Study Overview
A research team from the University of Michigan Rogel Cancer Center and School of Dentistry has identified a mechanism that may explain how obesity affects the ability of the immune system to respond to oral cancers.
The study, led by pathologist-immunologist Dr. Yu Leo Lei, is a significant step towards understanding the relationship between obesity and oral cancer.
The results of the study were published in Cell Reports. The team uncovered that obesity helps create a type of tumor microenvironment that promotes tumor progression.
The key to this lies in the interplay between saturated fatty acids, the STING-type-I interferon pathway, and a protein known as NLRC3.
Obesity and Oral Cancer: The Connection
While the links between obesity and various types of cancer, such as gastrointestinal tumors, breast cancer, pancreatic cancer, and ovarian cancer, are well known, the relationship between obesity and oral cancer has been underappreciated, according to Dr. Lei.
This new study sheds light on this connection.
The team’s research found that myeloid cells, a type of immune cell, in obese mice were less sensitive to STING agonists and were more suppressive of T cell activation compared to the myeloid cells from lean mice.
This feature led to the loss of immune subsets that were crucial for anti-tumor immunity within the tumor microenvironment.
Interestingly, the researchers discovered that saturated fatty acids can block the STING pathway, which is typically activated by DNA within cells and promotes the maturation of antigen-presenting cells, a crucial part of the immune response.
This blocking effect is mediated by the induction of the protein NLRC3.
Implications and Future Directions
Dr.

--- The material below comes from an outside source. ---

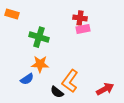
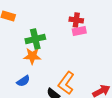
green cross: (39, 37) -> (35, 39), turned -30
orange star: (40, 64) -> (32, 56), moved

Lei emphasized that this is the first study establishing a mechanistic link between obesity and immune escape in oral cancer, highlighting the potential translational implications of the research.
Obesity is a common comorbidity in cancer patients, and recent studies have shown that oral cancer patients on statins, medicines that lower cholesterol, demonstrated improved overall and cancer-specific survival.
This study suggests a mechanistic link for these clinical observations and underscores the potential of targeting fatty acids metabolism in changing the host anti-tumor immune response, according to Dr. Lei.
Looking ahead, the research team plans to explore how obesity regulates other immune-activating pathways and identify novel intervention targets for better oral cancer prevention in high-risk individuals.
However, more research needs to be done before these findings can be applied in the clinic.
This study highlights the importance of continuing to investigate the links between obesity and cancer, and how targeting metabolism might offer new strategies for cancer prevention and treatment.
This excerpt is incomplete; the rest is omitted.